If Carlyle, KKR and other financial sponsors are betting on Japan seeing more divestitures than overseas investments, it would be hard to argue that they're wrong. While opportunities for Japan Inc to buy businesses in Europe and elsewhere at attractive post-pandemic valuations may be abundant, most Japanese companies will hesitate and watch the craze from the side-lines. This is because they tend to shy away from, and indeed have had disappointing experiences with, turnaround cases in Europe.

Even where it is a distressed parent company selling a business rather than the target itself being in distress, many Japanese companies' risk averse DNA will stand in the way of a deal. They may fear the anticipated velocity and perceived risk of such distressed transactions. Where fire sales require warp speed processes and offer limited due diligence of the target business, the "Ringi" decision-making in Japanese management systems (which seeks to achieve consensus on all management levels involved in the project) may indeed be too time-consuming to meet tight timelines and beat the competition in limited auction processes.

If possible, sellers seeking Japanese investments should therefore be able to demonstrate that the sales process will provide enough time and opportunity for due diligence and negotiations. Conversely, Japanese sellers will be well advised not to blanketly discard distressed M&A opportunities. If a business to be sold is attractive and fundamentally sound, the seller's creditors will agree standstills to allow enough time for an orderly sale process required to maximise proceeds. The risk of the acquisition will then be more of a function of the deal technology than risk appetite.
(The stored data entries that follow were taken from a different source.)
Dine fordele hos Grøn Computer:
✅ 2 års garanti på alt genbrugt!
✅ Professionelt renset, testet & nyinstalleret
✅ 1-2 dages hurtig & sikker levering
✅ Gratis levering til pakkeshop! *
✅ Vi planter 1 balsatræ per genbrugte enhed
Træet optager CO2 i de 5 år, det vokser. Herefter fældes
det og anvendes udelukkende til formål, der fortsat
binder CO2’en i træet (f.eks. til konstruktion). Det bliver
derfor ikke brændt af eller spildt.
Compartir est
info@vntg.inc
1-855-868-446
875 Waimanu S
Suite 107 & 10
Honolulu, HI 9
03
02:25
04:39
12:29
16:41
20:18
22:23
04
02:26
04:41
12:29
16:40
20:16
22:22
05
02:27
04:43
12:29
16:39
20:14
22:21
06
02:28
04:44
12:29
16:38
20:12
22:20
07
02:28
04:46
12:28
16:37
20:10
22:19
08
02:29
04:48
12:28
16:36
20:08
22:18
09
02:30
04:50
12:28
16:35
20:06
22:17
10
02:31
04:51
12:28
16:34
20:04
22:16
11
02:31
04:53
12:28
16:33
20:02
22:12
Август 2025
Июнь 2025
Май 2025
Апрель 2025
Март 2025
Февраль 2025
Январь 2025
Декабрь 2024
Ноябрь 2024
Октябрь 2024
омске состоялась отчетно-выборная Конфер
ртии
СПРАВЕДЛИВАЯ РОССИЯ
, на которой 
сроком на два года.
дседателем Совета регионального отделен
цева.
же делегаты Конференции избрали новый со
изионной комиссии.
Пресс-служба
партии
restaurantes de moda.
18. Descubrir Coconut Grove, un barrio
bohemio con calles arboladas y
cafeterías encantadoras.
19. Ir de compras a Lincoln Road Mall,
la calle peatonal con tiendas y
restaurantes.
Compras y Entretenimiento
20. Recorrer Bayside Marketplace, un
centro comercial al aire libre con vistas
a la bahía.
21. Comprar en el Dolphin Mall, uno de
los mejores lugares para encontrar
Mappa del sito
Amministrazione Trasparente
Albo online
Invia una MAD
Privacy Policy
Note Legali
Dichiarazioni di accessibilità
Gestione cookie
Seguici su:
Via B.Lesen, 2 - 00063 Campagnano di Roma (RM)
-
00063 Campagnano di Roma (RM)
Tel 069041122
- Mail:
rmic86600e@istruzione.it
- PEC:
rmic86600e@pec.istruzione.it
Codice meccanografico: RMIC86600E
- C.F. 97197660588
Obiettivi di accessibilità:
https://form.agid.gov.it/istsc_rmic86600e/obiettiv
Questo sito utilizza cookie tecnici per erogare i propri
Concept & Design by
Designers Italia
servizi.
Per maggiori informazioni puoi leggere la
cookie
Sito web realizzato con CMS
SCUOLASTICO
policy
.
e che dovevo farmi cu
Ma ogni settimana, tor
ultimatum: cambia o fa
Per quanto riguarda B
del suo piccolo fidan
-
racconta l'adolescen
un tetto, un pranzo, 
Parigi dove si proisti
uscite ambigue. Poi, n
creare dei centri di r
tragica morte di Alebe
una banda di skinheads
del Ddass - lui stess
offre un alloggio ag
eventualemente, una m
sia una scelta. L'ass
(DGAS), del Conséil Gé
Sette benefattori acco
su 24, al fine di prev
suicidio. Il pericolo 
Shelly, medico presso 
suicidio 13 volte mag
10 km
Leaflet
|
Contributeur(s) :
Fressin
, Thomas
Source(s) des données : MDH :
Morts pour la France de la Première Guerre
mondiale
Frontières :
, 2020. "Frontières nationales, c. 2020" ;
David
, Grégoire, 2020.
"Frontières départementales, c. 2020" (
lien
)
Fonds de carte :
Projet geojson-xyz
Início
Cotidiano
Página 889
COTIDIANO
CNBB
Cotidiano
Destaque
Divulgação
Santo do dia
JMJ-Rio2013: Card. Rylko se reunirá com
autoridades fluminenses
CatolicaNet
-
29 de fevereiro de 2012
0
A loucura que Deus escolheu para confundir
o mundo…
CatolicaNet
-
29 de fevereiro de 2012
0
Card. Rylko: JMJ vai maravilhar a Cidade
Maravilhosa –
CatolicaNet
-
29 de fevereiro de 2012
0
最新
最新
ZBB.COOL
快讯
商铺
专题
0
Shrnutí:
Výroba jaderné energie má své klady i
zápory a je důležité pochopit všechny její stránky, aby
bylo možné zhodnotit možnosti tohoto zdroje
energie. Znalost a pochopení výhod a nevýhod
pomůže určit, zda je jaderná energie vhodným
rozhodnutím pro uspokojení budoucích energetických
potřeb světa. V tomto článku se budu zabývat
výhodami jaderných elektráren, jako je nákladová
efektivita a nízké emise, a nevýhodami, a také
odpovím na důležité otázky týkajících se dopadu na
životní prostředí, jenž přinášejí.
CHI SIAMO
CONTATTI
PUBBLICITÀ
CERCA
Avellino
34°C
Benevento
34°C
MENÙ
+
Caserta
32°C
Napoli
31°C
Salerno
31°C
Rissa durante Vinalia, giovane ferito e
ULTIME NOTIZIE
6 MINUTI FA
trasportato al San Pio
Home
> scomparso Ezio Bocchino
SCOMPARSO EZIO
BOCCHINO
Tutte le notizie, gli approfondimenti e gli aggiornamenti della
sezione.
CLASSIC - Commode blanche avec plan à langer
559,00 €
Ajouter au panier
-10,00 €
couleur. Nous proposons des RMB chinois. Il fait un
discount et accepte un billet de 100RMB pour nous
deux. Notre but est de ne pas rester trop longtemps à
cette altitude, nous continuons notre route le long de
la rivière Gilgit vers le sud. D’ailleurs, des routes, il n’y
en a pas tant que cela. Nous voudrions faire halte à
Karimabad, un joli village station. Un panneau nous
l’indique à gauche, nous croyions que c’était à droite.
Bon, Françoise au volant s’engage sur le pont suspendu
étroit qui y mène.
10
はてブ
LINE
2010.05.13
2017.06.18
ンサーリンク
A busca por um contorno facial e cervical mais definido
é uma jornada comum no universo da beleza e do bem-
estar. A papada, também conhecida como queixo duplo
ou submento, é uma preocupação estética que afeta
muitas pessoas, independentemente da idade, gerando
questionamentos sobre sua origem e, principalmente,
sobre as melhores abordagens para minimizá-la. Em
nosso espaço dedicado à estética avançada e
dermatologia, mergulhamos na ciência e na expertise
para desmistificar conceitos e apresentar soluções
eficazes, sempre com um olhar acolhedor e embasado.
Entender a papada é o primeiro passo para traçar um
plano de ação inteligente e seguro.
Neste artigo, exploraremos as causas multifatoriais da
In spite of all of the above, there may be one more critical factor driving Japan Inc to be sellers rather than buyers: recent surveys (for instance by communications consultants Kekst CNC) have repeatedly revealed the Japanese population's utterly pessimistic view of the post-COVID-19 world, caused in no small part by a pronounced dissatisfaction with its government. The expectation that Shinzo Abe's successor Yoshihide Suga will widely continue in Abe's footsteps did little to improve morale. In this climate, overseas investments are unlikely to be popular, while the economic fall-out of the pandemic may provide a welcome excuse for divestitures that Japan Inc may have shied away from before the crisis for fear of unfavourable PR.

So while there is hope that Japan Inc will pick up some of the opportunities of distressed M&A in Europe and elsewhere, the increase in inbound M&A activity is likely to be more noticeable. Wherever the balance lies, Japan is on the brink of experiencing a meaningful increase in cross-border M&A.